Data records:
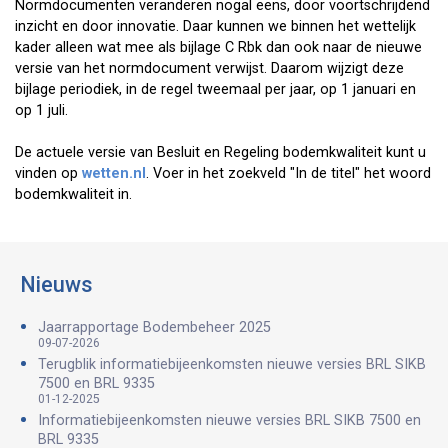
Normdocumenten veranderen nogal eens, door voortschrijdend
inzicht en door innovatie. Daar kunnen we binnen het wettelijk
kader alleen wat mee als bijlage C Rbk dan ook naar de nieuwe
versie van het normdocument verwijst. Daarom wijzigt deze
bijlage periodiek, in de regel tweemaal per jaar, op 1 januari en
op 1 juli.
De actuele versie van Besluit en Regeling bodemkwaliteit kunt u
vinden op
wetten.nl
. Voer in het zoekveld "In de titel" het woord
bodemkwaliteit in.
Nieuws
Jaarrapportage Bodembeheer 2025
09-07-2026
Terugblik informatiebijeenkomsten nieuwe versies BRL SIKB
7500 en BRL 9335
01-12-2025
Informatiebijeenkomsten nieuwe versies BRL SIKB 7500 en
BRL 9335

Task details:
Having found the line with "kader alleen wat", transcribe it and each line after it to the end of the entries, with no other lines.

Task response:
kader alleen wat mee als bijlage C Rbk dan ook naar de nieuwe
versie van het normdocument verwijst. Daarom wijzigt deze
bijlage periodiek, in de regel tweemaal per jaar, op 1 januari en
op 1 juli.
De actuele versie van Besluit en Regeling bodemkwaliteit kunt u
vinden op
wetten.nl
. Voer in het zoekveld "In de titel" het woord
bodemkwaliteit in.
Nieuws
Jaarrapportage Bodembeheer 2025
09-07-2026
Terugblik informatiebijeenkomsten nieuwe versies BRL SIKB
7500 en BRL 9335
01-12-2025
Informatiebijeenkomsten nieuwe versies BRL SIKB 7500 en
BRL 9335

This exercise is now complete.